(Extracted records)
• • • •

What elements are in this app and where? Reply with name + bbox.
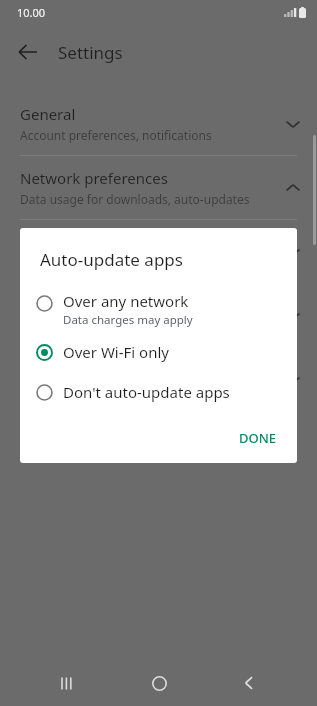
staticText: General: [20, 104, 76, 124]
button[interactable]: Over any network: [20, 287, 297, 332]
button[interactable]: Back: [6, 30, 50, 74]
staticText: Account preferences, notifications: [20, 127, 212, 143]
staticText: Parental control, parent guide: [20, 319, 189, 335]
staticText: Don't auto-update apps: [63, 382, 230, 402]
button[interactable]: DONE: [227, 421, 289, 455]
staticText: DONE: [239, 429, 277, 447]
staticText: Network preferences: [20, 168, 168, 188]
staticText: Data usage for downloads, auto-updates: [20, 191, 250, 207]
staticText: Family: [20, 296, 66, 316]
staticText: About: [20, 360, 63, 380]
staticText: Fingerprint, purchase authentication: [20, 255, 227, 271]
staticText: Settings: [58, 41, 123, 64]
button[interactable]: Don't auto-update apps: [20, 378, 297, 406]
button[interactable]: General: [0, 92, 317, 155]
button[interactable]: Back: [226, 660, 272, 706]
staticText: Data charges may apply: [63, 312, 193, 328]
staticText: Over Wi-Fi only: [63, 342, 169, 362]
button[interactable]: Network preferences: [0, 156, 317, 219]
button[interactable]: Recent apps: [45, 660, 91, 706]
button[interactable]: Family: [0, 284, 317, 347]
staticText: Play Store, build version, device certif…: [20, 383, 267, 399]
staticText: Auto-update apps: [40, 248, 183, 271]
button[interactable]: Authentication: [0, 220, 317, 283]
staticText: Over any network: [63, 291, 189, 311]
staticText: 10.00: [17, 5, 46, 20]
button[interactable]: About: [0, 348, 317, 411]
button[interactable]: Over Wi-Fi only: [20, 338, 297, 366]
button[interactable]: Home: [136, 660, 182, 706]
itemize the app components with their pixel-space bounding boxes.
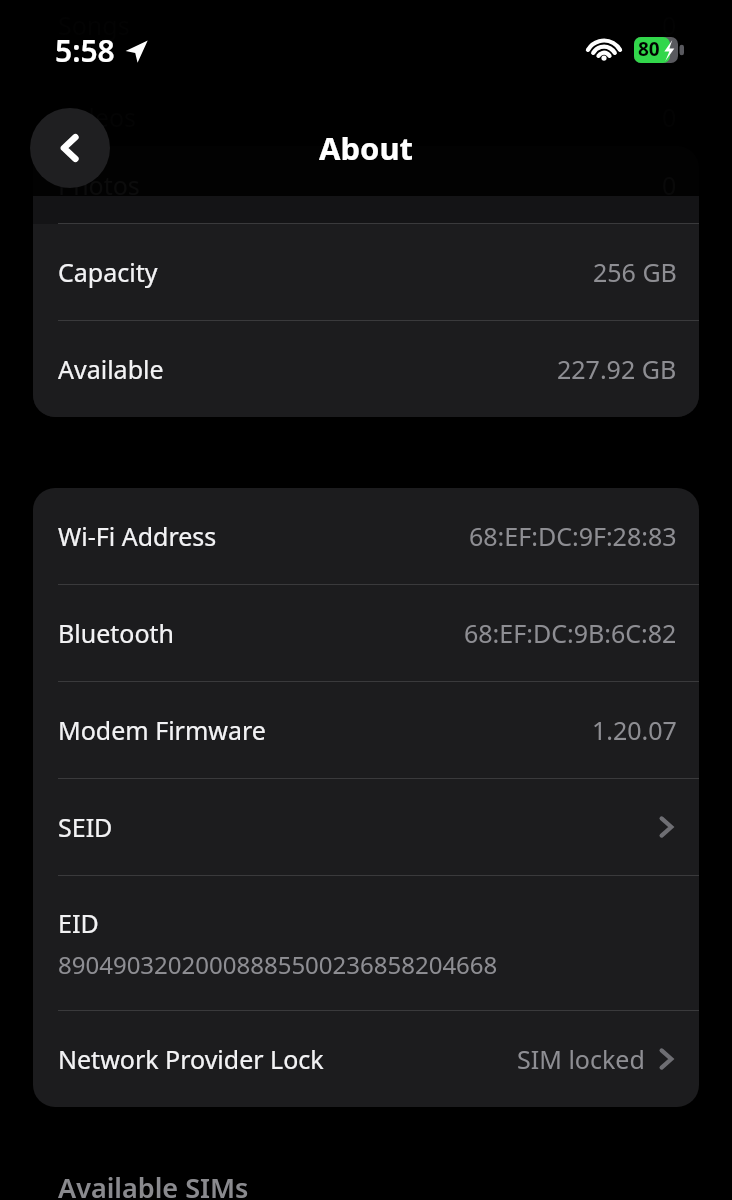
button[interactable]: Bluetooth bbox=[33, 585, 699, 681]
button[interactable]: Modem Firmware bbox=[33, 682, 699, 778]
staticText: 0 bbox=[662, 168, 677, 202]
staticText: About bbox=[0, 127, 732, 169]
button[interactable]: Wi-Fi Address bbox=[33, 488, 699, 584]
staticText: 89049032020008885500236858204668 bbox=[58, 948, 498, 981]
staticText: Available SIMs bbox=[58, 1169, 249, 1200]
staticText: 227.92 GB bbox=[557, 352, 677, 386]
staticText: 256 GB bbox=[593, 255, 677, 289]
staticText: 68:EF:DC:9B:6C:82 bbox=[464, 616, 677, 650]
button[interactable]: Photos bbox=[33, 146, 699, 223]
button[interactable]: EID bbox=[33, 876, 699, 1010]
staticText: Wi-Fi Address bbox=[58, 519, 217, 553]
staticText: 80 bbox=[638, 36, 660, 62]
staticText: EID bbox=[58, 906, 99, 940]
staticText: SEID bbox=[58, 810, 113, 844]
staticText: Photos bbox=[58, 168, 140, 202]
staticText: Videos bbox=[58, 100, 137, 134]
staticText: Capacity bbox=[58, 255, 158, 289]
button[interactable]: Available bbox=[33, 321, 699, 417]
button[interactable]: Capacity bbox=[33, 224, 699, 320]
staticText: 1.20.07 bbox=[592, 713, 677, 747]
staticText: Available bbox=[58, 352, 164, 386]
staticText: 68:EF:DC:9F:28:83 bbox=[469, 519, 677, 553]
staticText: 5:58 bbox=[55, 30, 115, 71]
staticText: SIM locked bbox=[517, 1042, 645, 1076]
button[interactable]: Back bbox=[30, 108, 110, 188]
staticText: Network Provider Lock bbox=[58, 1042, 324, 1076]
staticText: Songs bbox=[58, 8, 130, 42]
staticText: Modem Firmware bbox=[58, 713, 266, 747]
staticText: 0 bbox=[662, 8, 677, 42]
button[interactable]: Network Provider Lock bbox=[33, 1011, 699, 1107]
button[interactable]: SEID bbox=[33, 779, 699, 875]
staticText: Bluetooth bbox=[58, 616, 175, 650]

• • • •

WORK INSTRUCTION: The result should be every entry, word for word, and no pictures.

RESULT:
What elements are in this app and where? Reply with name + bbox.
staticText: General: [20, 104, 76, 124]
button[interactable]: Over any network: [20, 287, 297, 332]
button[interactable]: Back: [6, 30, 50, 74]
staticText: Account preferences, notifications: [20, 127, 212, 143]
staticText: Parental control, parent guide: [20, 319, 189, 335]
staticText: Don't auto-update apps: [63, 382, 230, 402]
button[interactable]: DONE: [227, 421, 289, 455]
staticText: DONE: [239, 429, 277, 447]
staticText: Network preferences: [20, 168, 168, 188]
staticText: Data usage for downloads, auto-updates: [20, 191, 250, 207]
staticText: Family: [20, 296, 66, 316]
staticText: About: [20, 360, 63, 380]
staticText: Fingerprint, purchase authentication: [20, 255, 227, 271]
staticText: Settings: [58, 41, 123, 64]
button[interactable]: Don't auto-update apps: [20, 378, 297, 406]
button[interactable]: General: [0, 92, 317, 155]
button[interactable]: Back: [226, 660, 272, 706]
staticText: Data charges may apply: [63, 312, 193, 328]
staticText: Over Wi-Fi only: [63, 342, 169, 362]
button[interactable]: Network preferences: [0, 156, 317, 219]
button[interactable]: Recent apps: [45, 660, 91, 706]
button[interactable]: Family: [0, 284, 317, 347]
staticText: Play Store, build version, device certif…: [20, 383, 267, 399]
staticText: Auto-update apps: [40, 248, 183, 271]
button[interactable]: Authentication: [0, 220, 317, 283]
staticText: Over any network: [63, 291, 189, 311]
staticText: 10.00: [17, 5, 46, 20]
button[interactable]: About: [0, 348, 317, 411]
button[interactable]: Over Wi-Fi only: [20, 338, 297, 366]
button[interactable]: Home: [136, 660, 182, 706]
itemize the app components with their pixel-space bounding boxes.
button[interactable]: Bluetooth bbox=[33, 585, 699, 681]
button[interactable]: Modem Firmware bbox=[33, 682, 699, 778]
staticText: 0 bbox=[662, 168, 677, 202]
staticText: About bbox=[0, 127, 732, 169]
button[interactable]: Wi-Fi Address bbox=[33, 488, 699, 584]
staticText: 89049032020008885500236858204668 bbox=[58, 948, 498, 981]
staticText: Available SIMs bbox=[58, 1169, 249, 1200]
staticText: 227.92 GB bbox=[557, 352, 677, 386]
staticText: 256 GB bbox=[593, 255, 677, 289]
staticText: 68:EF:DC:9B:6C:82 bbox=[464, 616, 677, 650]
button[interactable]: Photos bbox=[33, 146, 699, 223]
button[interactable]: EID bbox=[33, 876, 699, 1010]
staticText: Wi-Fi Address bbox=[58, 519, 217, 553]
staticText: 80 bbox=[638, 36, 660, 62]
staticText: EID bbox=[58, 906, 99, 940]
staticText: SEID bbox=[58, 810, 113, 844]
staticText: Photos bbox=[58, 168, 140, 202]
staticText: Videos bbox=[58, 100, 137, 134]
staticText: Capacity bbox=[58, 255, 158, 289]
button[interactable]: Available bbox=[33, 321, 699, 417]
button[interactable]: Capacity bbox=[33, 224, 699, 320]
staticText: 1.20.07 bbox=[592, 713, 677, 747]
staticText: Available bbox=[58, 352, 164, 386]
staticText: 68:EF:DC:9F:28:83 bbox=[469, 519, 677, 553]
staticText: 5:58 bbox=[55, 30, 115, 71]
staticText: SIM locked bbox=[517, 1042, 645, 1076]
button[interactable]: Back bbox=[30, 108, 110, 188]
staticText: Network Provider Lock bbox=[58, 1042, 324, 1076]
staticText: Songs bbox=[58, 8, 130, 42]
staticText: Modem Firmware bbox=[58, 713, 266, 747]
staticText: 0 bbox=[662, 8, 677, 42]
button[interactable]: Network Provider Lock bbox=[33, 1011, 699, 1107]
button[interactable]: SEID bbox=[33, 779, 699, 875]
staticText: Bluetooth bbox=[58, 616, 175, 650]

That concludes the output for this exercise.